Your instructions >>
The records appear below. Set down exactly each line from the one that contains "ted an Arctic" through the last, both included.

Extracted page text data
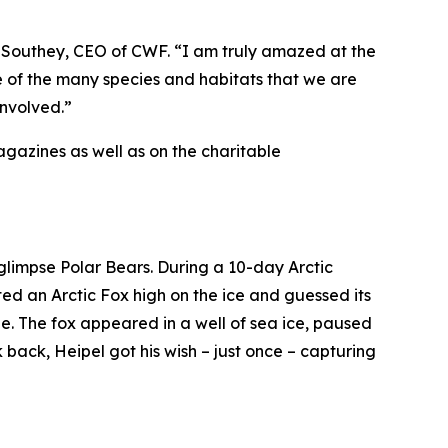
 Southey, CEO of CWF. “I am truly amazed at the
e of the many species and habitats that we are
involved.”
gazines as well as on the charitable
glimpse Polar Bears. During a 10-day Arctic
ted an Arctic Fox high on the ice and guessed its
e. The fox appeared in a well of sea ice, paused
 back, Heipel got his wish – just once – capturing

Result of this exercise >>
ted an Arctic Fox high on the ice and guessed its
e. The fox appeared in a well of sea ice, paused
 back, Heipel got his wish – just once – capturing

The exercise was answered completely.